By Laurie Greene, Associate Editor
The California Strawberry Commission (CSC) has sent a delegation with the Silicon Valley Leadership Group to Washington, D.C. to explain the crucial need for immigration reform. The delegation intends to raise awareness of the critical role of immigrant labor in the success of California’s high-tech and agriculture industries and future job growth, as well as the overall health of the national economy. Finding a way to get a workforce here legally is of paramount importance.

According to Carolyn O’Donald, Communications Director of the CSC, the delegation members, representing the state’s two largest industries, are getting a positive response this week, thus far, from their meetings with congress people from both sides of the aisle. The group has had a number of meetings yesterday and today, and will brief White House staff tomorrow morning.
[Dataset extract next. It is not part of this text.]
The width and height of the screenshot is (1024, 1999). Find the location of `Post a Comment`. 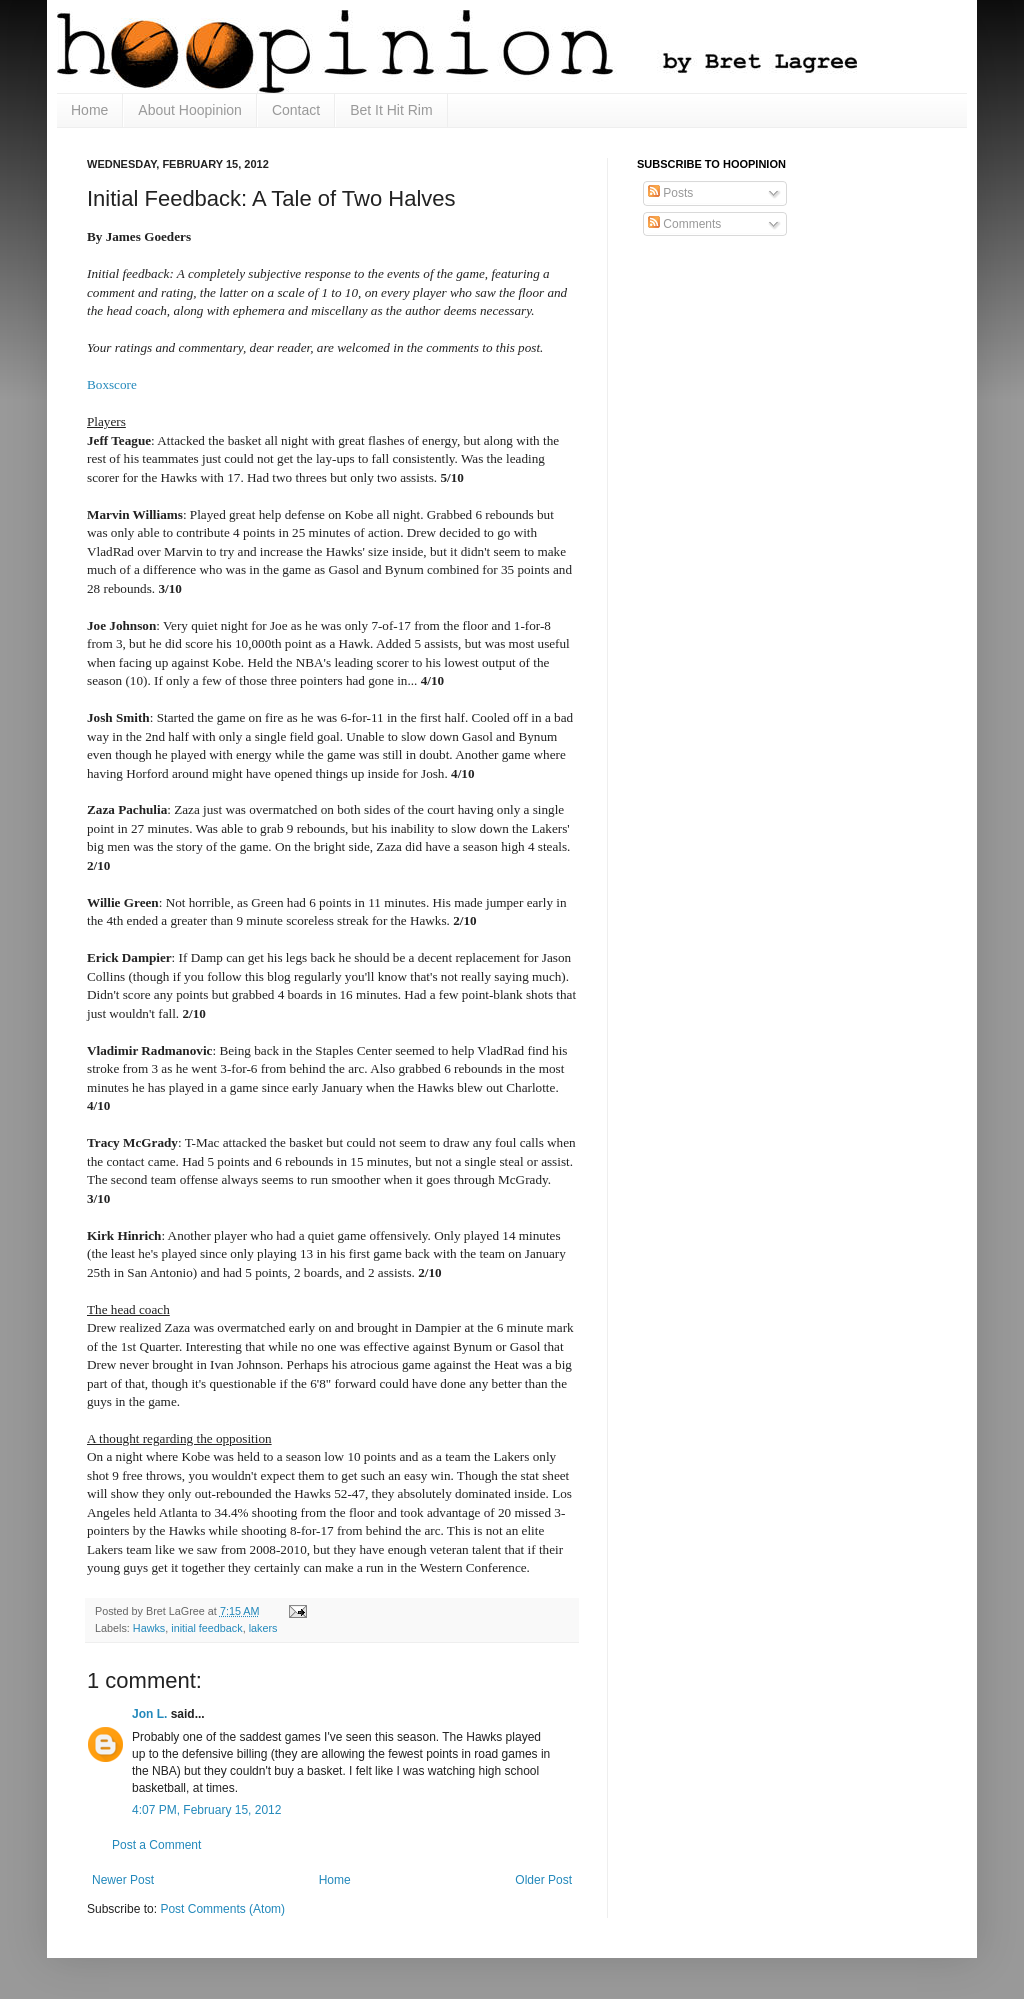

Post a Comment is located at coordinates (156, 1845).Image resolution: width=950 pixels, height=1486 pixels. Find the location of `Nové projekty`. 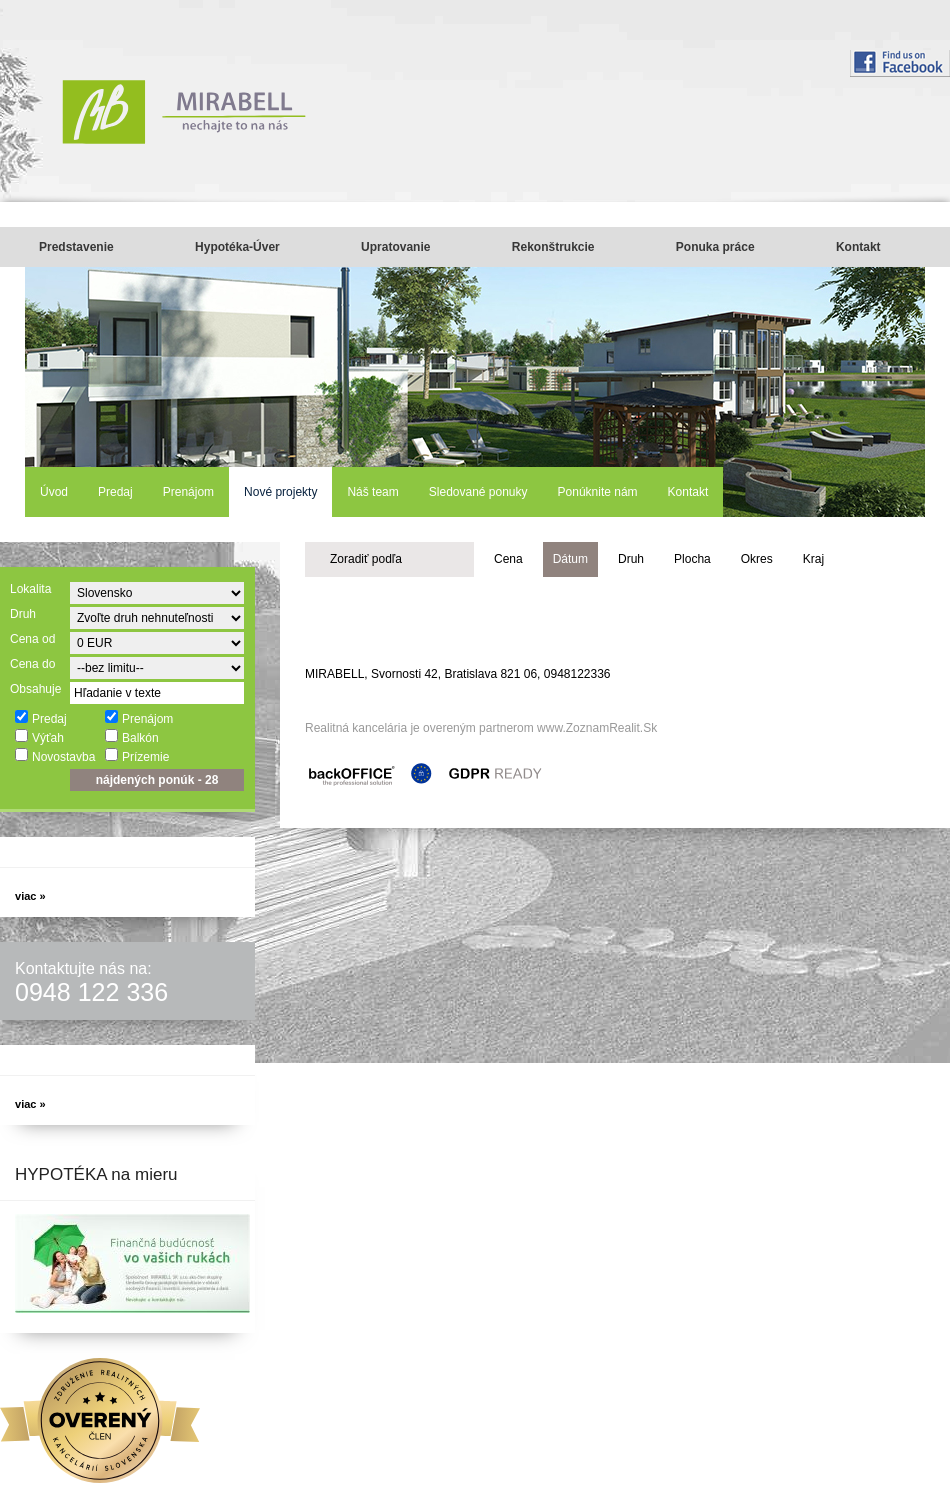

Nové projekty is located at coordinates (280, 492).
The CSC delegation has taken four strawberry growers who are between 1st-and 3rd-generation in this country from Watsonville, Salinas, Santa Maria and Orange County. They will press the need for comprehensive immigration reform, guest worker programs, and the workforce needed for the California agriculture and hi-tech industries.

“It may seem like an odd partnership between strawberries and hi tech,” O’Donald said, “but we have built a partnership with the Silicon Valley Leadership Group because we have a lot of characteristics in common. Immigrants play an integral part in both industries at the work level and at the leadership level in the running of the company.”
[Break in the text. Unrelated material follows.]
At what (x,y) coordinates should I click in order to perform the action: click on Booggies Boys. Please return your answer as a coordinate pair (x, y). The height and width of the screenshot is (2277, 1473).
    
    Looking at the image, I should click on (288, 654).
“About 65% of our strawberry farmers are Hispanic; some of multi-generational in this country,” explained O’Donald. “Our economy is built on immigrants. They worked in coalmines, oil refineries, and steel mills, and they built this country’s infrastructure. We are still building technology and working the land, so immigrants are major lynchpins in the California economy.”

“We’ve been letting this issue fall by the wayside for a long time; since the mid-1980s we have not had any kind of immigration reform. So, we are trying to see as many people in Washington, D.C. as possible–-the dealmakers–before their August recess,” O’Donald remarked. “We are also trying to show the California delegation, particularly the republican delegation, how important it is to get this done, this year we hope.”